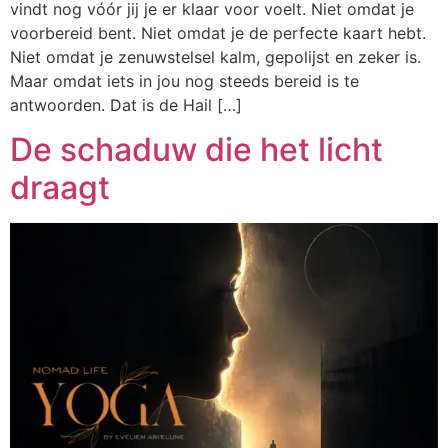
vindt nog vóór jij je er klaar voor voelt. Niet omdat je
voorbereid bent. Niet omdat je de perfecte kaart hebt.
Niet omdat je zenuwstelsel kalm, gepolijst en zeker is.
Maar omdat iets in jou nog steeds bereid is te
antwoorden. Dat is de Hail […]
De schaduw die het licht
draagt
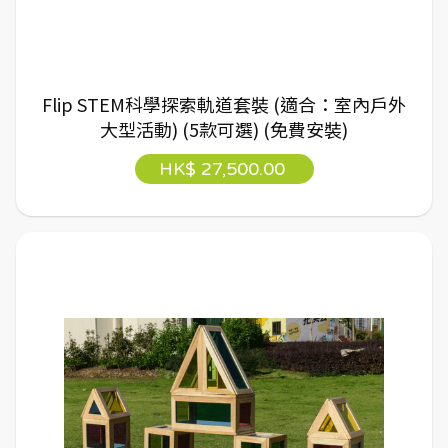
Flip STEM科學探索軌道套裝 (適合：室內戶外
大型活動) (5款可選) (免費安裝)
HK$ 27,500.00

WORK ORDER:
Everything in the records that precede this task must be written out again exactly, except the pictures.

PROBLEM SOLUTION:
vindt nog vóór jij je er klaar voor voelt. Niet omdat je
voorbereid bent. Niet omdat je de perfecte kaart hebt.
Niet omdat je zenuwstelsel kalm, gepolijst en zeker is.
Maar omdat iets in jou nog steeds bereid is te
antwoorden. Dat is de Hail […]
De schaduw die het licht
draagt
Flip STEM科學探索軌道套裝 (適合：室內戶外
大型活動) (5款可選) (免費安裝)
HK$ 27,500.00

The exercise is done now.